There’s no denying, however, that Manson and his bewildered followers formed a significant cultural presence in the tumultuous history of 1960s America, serving as the decade’s closing storm clouds along with the Vietnam War, the Altamont disaster, fierce civil unrest, and the painful death of the hippy generation’s utopian ideals.
In and out of ‘boys’ homes’ and prison for the majority of his life, Manson’s 1967 release saw him enter a world undergoing major cultural shifts filled with young people seeking meaning beyond the traditionally upheld institutes and mainstream narratives that dominated the previous decade.

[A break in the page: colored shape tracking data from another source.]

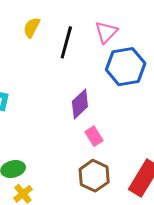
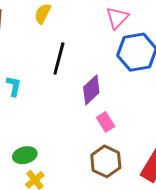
black line: (66, 42) -> (59, 59), moved

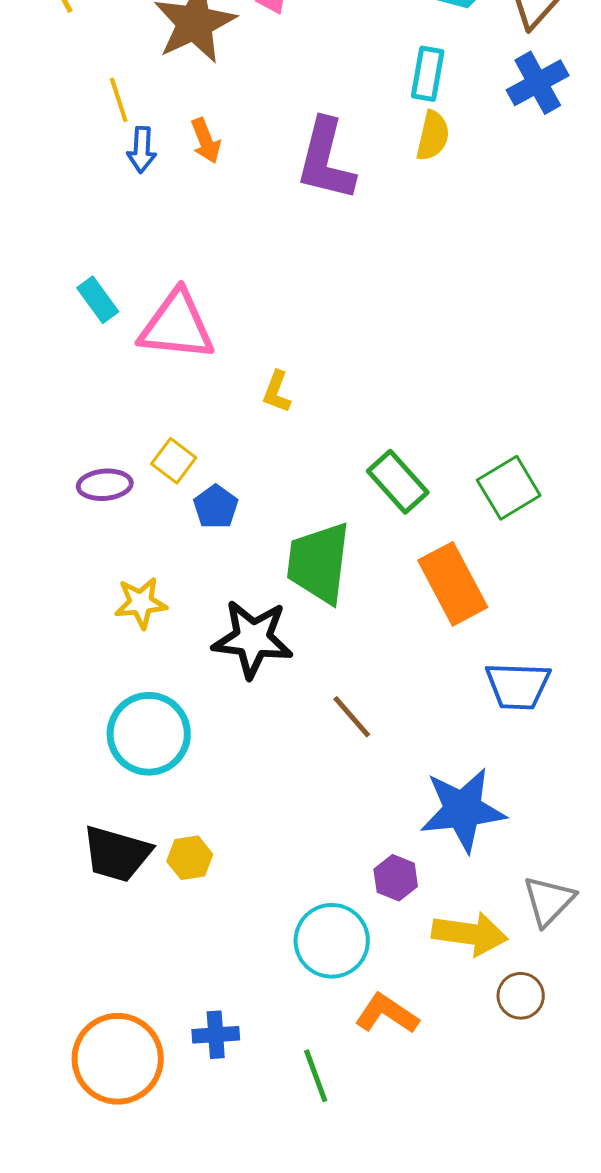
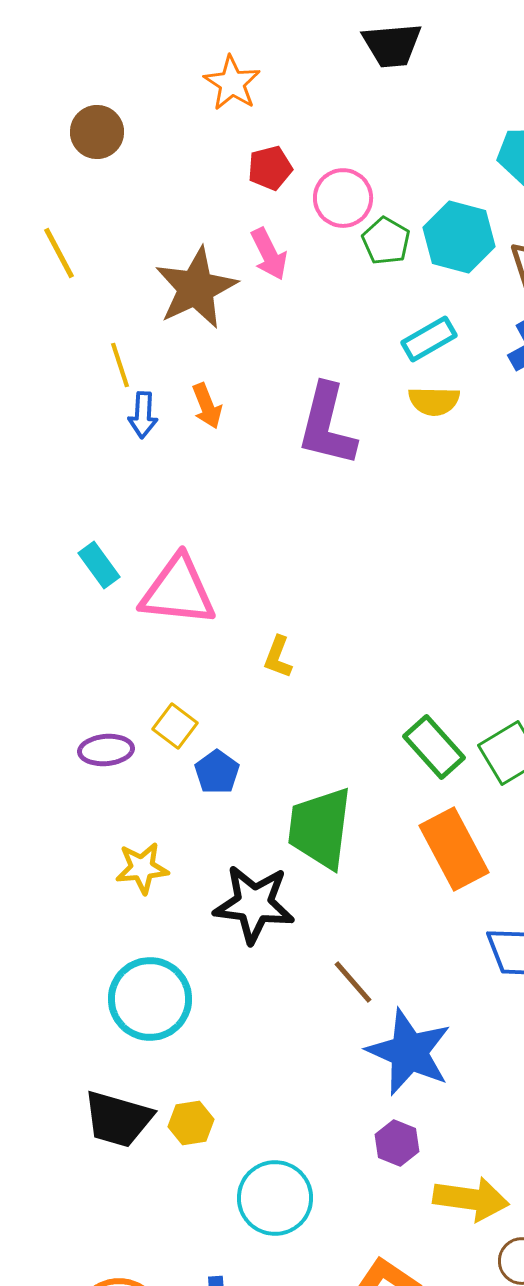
cyan rectangle: (428, 74) -> (429, 339), turned 50
yellow semicircle: (433, 136) -> (434, 401), turned 78
green rectangle: (398, 482) -> (434, 747), moved
blue star: (463, 810) -> (409, 1052), moved, turned 30
cyan circle: (332, 941) -> (275, 1198), moved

Strolling into his element, a flash of pseudo-intellectual pretences of profundity and incessant LSD use won Manson an army of dedicated wayward followers convinced of his messianic proclamation of an imminent, world-ending race war.

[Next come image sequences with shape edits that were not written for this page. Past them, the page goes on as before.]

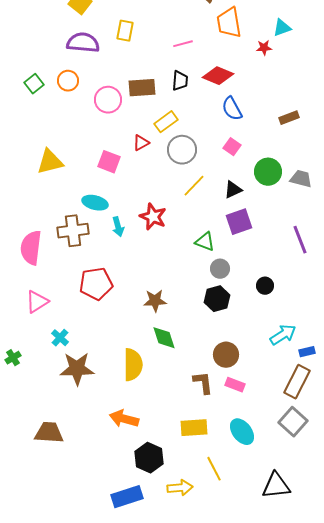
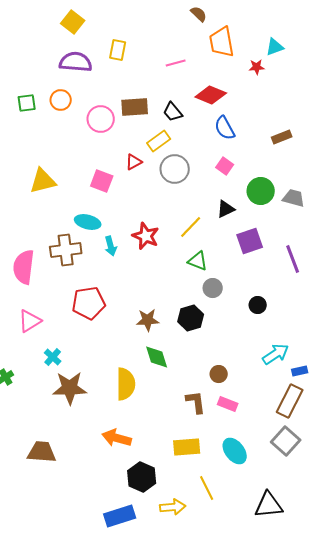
black trapezoid: (180, 81) -> (173, 112), moved, turned 135
green square: (34, 84) -> (27, 103), turned 30
yellow line: (194, 186) -> (191, 227), moved
purple square: (239, 222) -> (250, 241), moved
black hexagon: (217, 299) -> (191, 318), moved
brown circle: (226, 355) -> (219, 374), size x0.7

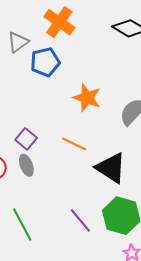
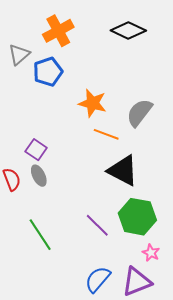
orange cross: (59, 22) -> (58, 31), turned 32
orange line: (74, 144) -> (106, 134), moved

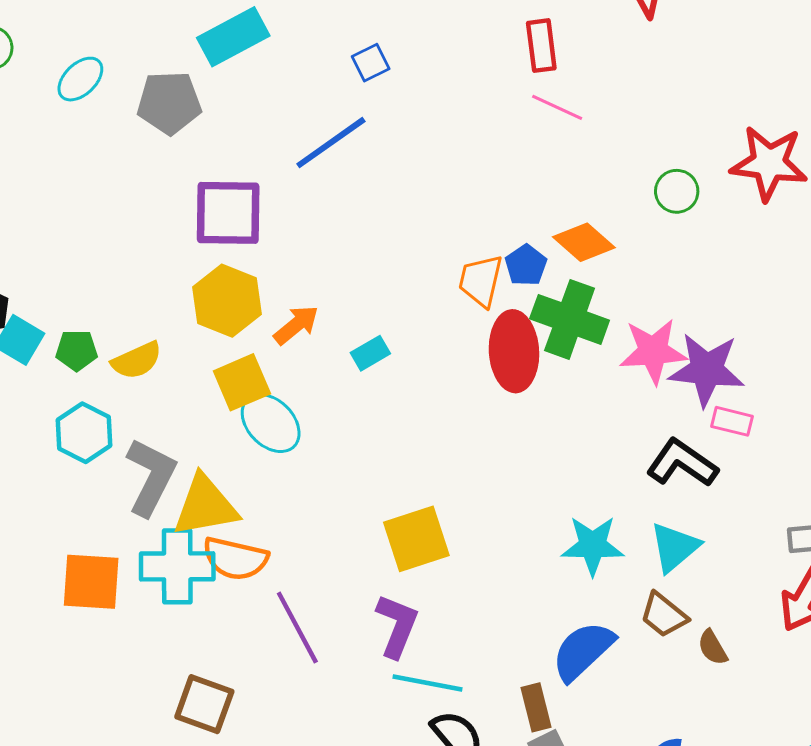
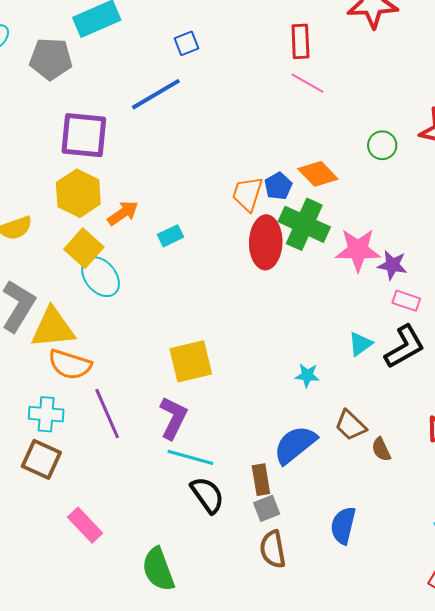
purple star: (707, 370) -> (392, 265), size x0.6
yellow square: (242, 382) -> (84, 248), turned -30
black L-shape: (682, 463) -> (404, 347), moved, turned 111
cyan star: (593, 545) -> (307, 375), size x0.6
cyan triangle: (674, 547) -> (360, 344), moved, size x0.7
cyan cross: (177, 566) -> (46, 414), moved, size x0.7

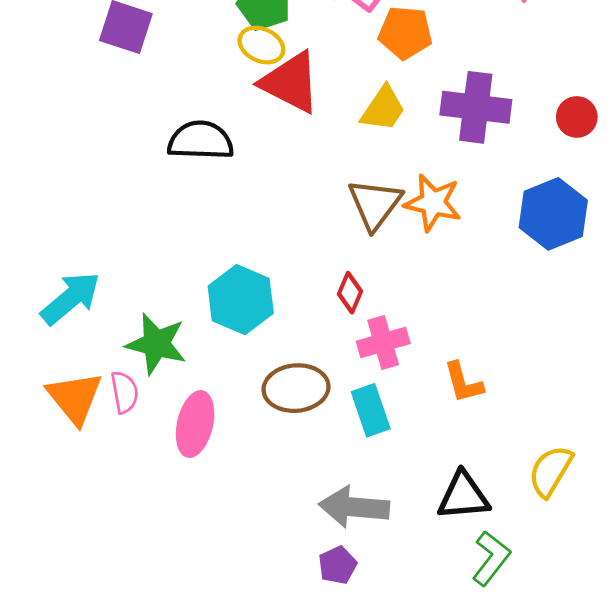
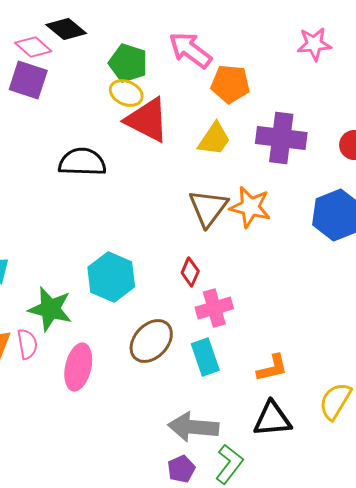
orange L-shape: (463, 383) -> (272, 368), moved, turned -88
brown ellipse: (296, 388) -> (151, 341), turned -42
green L-shape: (491, 558) -> (229, 464), moved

Alongside the Family’s communal descent into doomsday murder in Los Angeles’ Spahn Ranch former Hollywood lot, Manson fancied himself as an outsider folk artist, inspired by the era’s rock and pop as much as the new religious movements smattered across the counterculture and ingratiated himself with some of music’s biggest names, eventually manoeuvring his way to the doorstep of Beach Boys drummer Dennis Wilson.
Having left his Sunset Boulevard home for a recording session after taking in two hitchhikers and Family members Patricia Krenwinkel and Ella Jo Bailey, Manson’s entourage grew to take advantage of Wilson’s naive generosity, ransacking his log-cabin-style home and leaving $100,000 worth of damage and stolen possessions.
During the Family’s chaotic stay at Wilson’s Pacific Palisades house, he and Manson played music together, even assisting in the recording of his ‘Cease to Exist’ later reworked as the Beach Boys B-side ‘Never Learn Not to Love’. While The Beach Boys formed an unfortunate direct feature of the Manson story, it was The Beatles who unwittingly informed his Family’s apocalyptic rhetoric, several of their tracks twisted to Manson’s own violent ends. Spinning their ’68 double album repeatedly, ‘Helter Skelter’ and ‘Piggies’ were singled out as key underpinnings to his apocalyptic vision, the latter interpreted as a direct call to attack the city’s rich elite. One of the grisly details of the 10050 Cielo Drive murder location was “death to pigs” scrawled on the wall in blood.
The Beatles’ earlier work found its way into Manson’s warped folk lyricism too. Likely recorded in Gold Star Studios and later issued on the ’70 Lie: The Love and Terror Cult compilation, ‘Arkansas’ features allusions to the previous year’s Magical Mystery Tour, issued as an LP Stateside. Singing of his rough upbringing and lack of nurturing care, Manson sings the curious line: “My nose is droopy red an’ my whiskers grey / ‘Cause the magical mystery tour has taken me away.”
It’s unclear what Manson intended with the reference, likely drawn to its simple psychedelic imagery over any understanding of its uniquely Northern English background, a nod to the coach trips that would take partygoers from Liverpool to Blackpool. Like everything Manson touched during the death of the ’60s, his understanding of The Beatles’ work was as savagely off the mark as his ostensible hippy values and wider grasp on reality.